Atopic dermatitis (also called eczema) causes chronic skin irritation. It is often found in infants, teens, and adults. This disease often runs in families (is genetic). It may also be linked to allergies, such as hay fever and sometimes asthma. Patches of skin become dry, red, itchy, and scaly. In older adults, abnormally dry skin is often called xerosis. Sometimes eczema is only on the hands or feet. It often improves when the skin is well hydrated and gets worse when the skin is dry. You can help control symptoms by practicing good self-care. Avoid anything that causes flare-ups (such as sunburn or vigorous scratching).
Dyshidrotic eczema is an ongoing (chronic) skin condition. It causes a burning, itching feeling. Severe dyshidrotic eczema may also cause a blistering rash. It can affect your palms, the sides of your fingers, and the soles of your feet. It’s most common in people in their 20s, 30s, and 40s, but can happen at any age.
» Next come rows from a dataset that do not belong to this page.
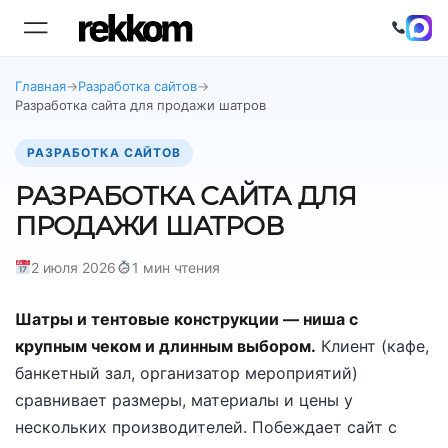
Главная
→
Разработка сайтов
→
Разработка сайта для продажи шатров
РАЗРАБОТКА САЙТОВ
РАЗРАБОТКА САЙТА ДЛЯ
ПРОДАЖИ ШАТРОВ
2 июля 2026
1 мин чтения
Шатры и тентовые конструкции — ниша с
крупным чеком и длинным выбором.
Клиент (кафе,
банкетный зал, организатор мероприятий)
сравнивает размеры, материалы и цены у
нескольких производителей. Побеждает сайт с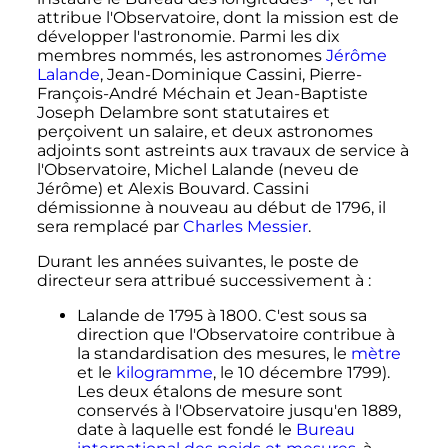
attribue l'Observatoire, dont la mission est de
développer l'astronomie. Parmi les dix
membres nommés, les astronomes
Jérôme
Lalande
, Jean-Dominique Cassini, Pierre-
François-André Méchain et Jean-Baptiste
Joseph Delambre sont statutaires et
perçoivent un salaire, et deux astronomes
adjoints sont astreints aux travaux de service à
l'Observatoire, Michel Lalande (neveu de
Jérôme) et Alexis Bouvard. Cassini
démissionne à nouveau au début de 1796, il
sera remplacé par
Charles Messier
.
Durant les années suivantes, le poste de
directeur sera attribué successivement à
:
Lalande de 1795 à 1800. C'est sous sa
direction que l'Observatoire contribue à
la standardisation des mesures, le
mètre
et le
kilogramme
, le
10 décembre 1799
).
Les deux étalons de mesure sont
conservés à l'Observatoire jusqu'en 1889,
date à laquelle est fondé le
Bureau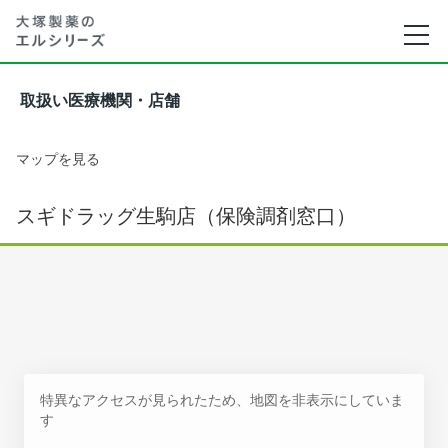
取扱い医療機関・店舗
マップを見る
スギドラッグ生駒店（保険調剤窓口）
特異なアクセスが見られたため、地図を非表示にしていま
す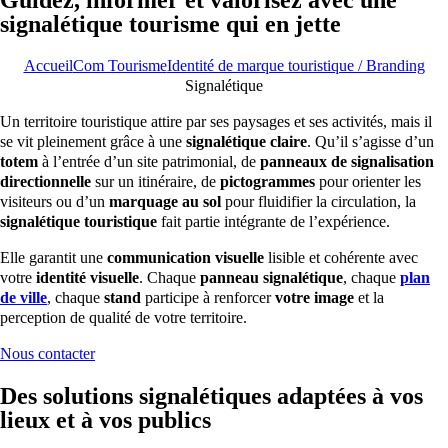
signalétique tourisme qui en jette
Accueil
Com Tourisme
Identité de marque touristique / Branding
Signalétique
Un territoire touristique attire par ses paysages et ses activités, mais il
se vit pleinement grâce à une
signalétique claire
. Qu’il s’agisse d’un
totem
à l’entrée d’un site patrimonial, de
panneaux de signalisation
directionnelle
sur un itinéraire, de
pictogrammes
pour orienter les
visiteurs ou d’un
marquage au sol
pour fluidifier la circulation, la
signalétique touristique
fait partie intégrante de l’expérience.
Elle garantit une
communication visuelle
lisible et cohérente avec
votre
identité visuelle
. Chaque
panneau signalétique
, chaque
plan
de ville
, chaque
stand
participe à renforcer
votre image
et la
perception de qualité de votre territoire.
Nous contacter
Des solutions signalétiques adaptées à vos
lieux et à vos publics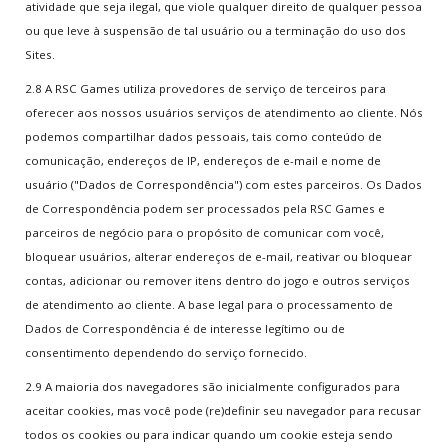
atividade que seja ilegal, que viole qualquer direito de qualquer pessoa
ou que leve à suspensão de tal usuário ou a terminação do uso dos
Sites.
2.8 A RSC Games utiliza provedores de serviço de terceiros para
oferecer aos nossos usuários serviços de atendimento ao cliente. Nós
podemos compartilhar dados pessoais, tais como conteúdo de
comunicação, endereços de IP, endereços de e-mail e nome de
usuário ("Dados de Correspondência") com estes parceiros. Os Dados
de Correspondência podem ser processados pela RSC Games e
parceiros de negócio para o propósito de comunicar com você,
bloquear usuários, alterar endereços de e-mail, reativar ou bloquear
contas, adicionar ou remover itens dentro do jogo e outros serviços
de atendimento ao cliente. A base legal para o processamento de
Dados de Correspondência é de interesse legítimo ou de
consentimento dependendo do serviço fornecido.
2.9 A maioria dos navegadores são inicialmente configurados para
aceitar cookies, mas você pode (re)definir seu navegador para recusar
todos os cookies ou para indicar quando um cookie esteja sendo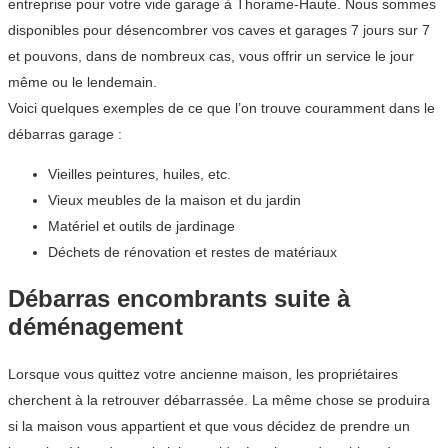
entreprise pour votre vide garage à Thorame-Haute. Nous sommes
disponibles pour désencombrer vos caves et garages 7 jours sur 7
et pouvons, dans de nombreux cas, vous offrir un service le jour
même ou le lendemain.
Voici quelques exemples de ce que l’on trouve couramment dans le
débarras garage :
Vieilles peintures, huiles, etc.
Vieux meubles de la maison et du jardin
Matériel et outils de jardinage
Déchets de rénovation et restes de matériaux
Débarras encombrants suite à
déménagement
Lorsque vous quittez votre ancienne maison, les propriétaires
cherchent à la retrouver débarrassée. La même chose se produira
si la maison vous appartient et que vous décidez de prendre un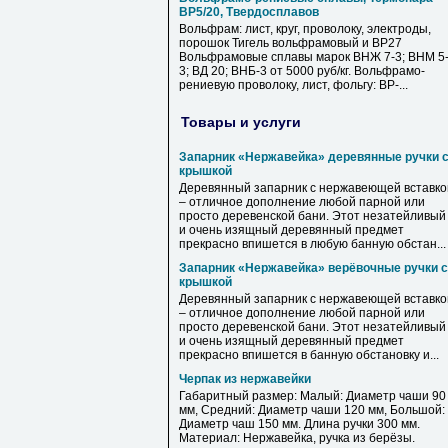
ВР5/20, Твердосплавов
Вольфрам: лист, круг, проволоку, электроды,
порошок Тигель вольфрамовый и ВР27
Вольфрамовые сплавы марок ВНЖ 7-3; ВНМ 5
3; ВД 20; ВНБ-3 от 5000 руб/кг. Вольфрамо-
рениевую проволоку, лист, фольгу: ВР-...
Товары и услуги
Запарник «Нержавейка» деревянные ручки 
крышкой
Деревянный запарник с нержавеющей вставко
– отличное дополнение любой парной или
просто деревенской бани. Этот незатейливый
и очень изящный деревянный предмет
прекрасно впишется в любую банную обстан...
Запарник «Нержавейка» верёвочные ручки с
крышкой
Деревянный запарник с нержавеющей вставко
– отличное дополнение любой парной или
просто деревенской бани. Этот незатейливый
и очень изящный деревянный предмет
прекрасно впишется в банную обстановку и...
Черпак из нержавейки
Габаритный размер: Малый: Диаметр чаши 90
мм, Средний: Диаметр чаши 120 мм, Большой:
Диаметр чаш 150 мм. Длина ручки 300 мм.
Материал: Нержавейка, ручка из берёзы.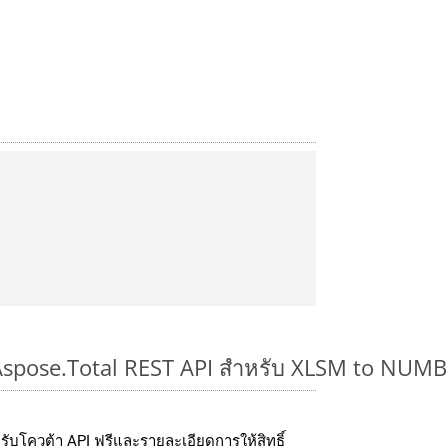
 Aspose.Total REST API สำหรับ XLSM to NUM
่อรับโควต้า API ฟรีและรายละเอียดการให้สิทธิ์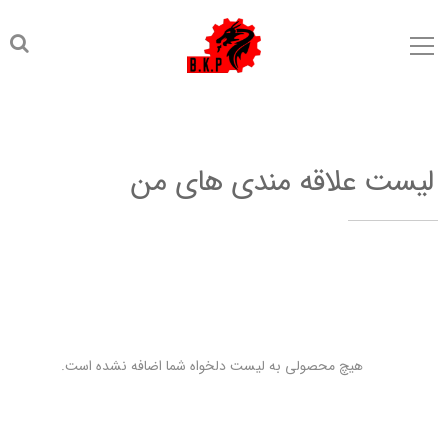
لیست علاقه مندی های من
هیچ محصولی به لیست دلخواه شما اضافه نشده است.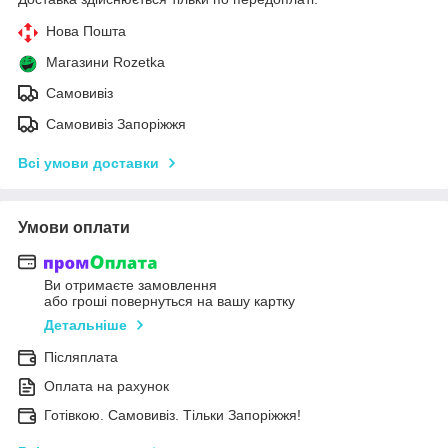
Нова Пошта
Магазини Rozetka
Самовивіз
Самовивіз Запоріжжя
Всі умови доставки
Умови оплати
Ви отримаєте замовлення
або гроші повернуться на вашу картку
Детальніше
Післяплата
Оплата на рахунок
Готівкою. Самовивіз. Тільки Запоріжжя!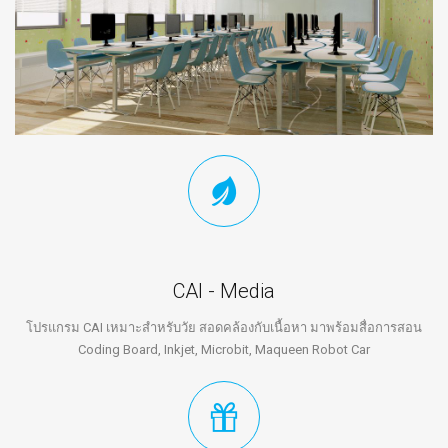
CAI - Media
โปรแกรม CAI เหมาะสำหรับวัย สอดคล้องกับเนื้อหา มาพร้อมสื่อการสอน
Coding Board, Inkjet, Microbit, Maqueen Robot Car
Skin has several layers. The outermost layer is the epidermis. Under this is the dermis. The dermis contains blood vessels, nerve endings, hair roots, and sweat glands. With eczema, your skin becomes inflamed. Inflammatory cells of your immune system invade the epidermis. They irritate and destroy some of the tissues there.
Dyshidrotic eczema is a certain form of this skin inflammation. It can cause mild to severe symptoms. In some cases, it causes symptoms that go away in a few weeks with no treatment or with use of hand lotion. More often, it happens over many months or years.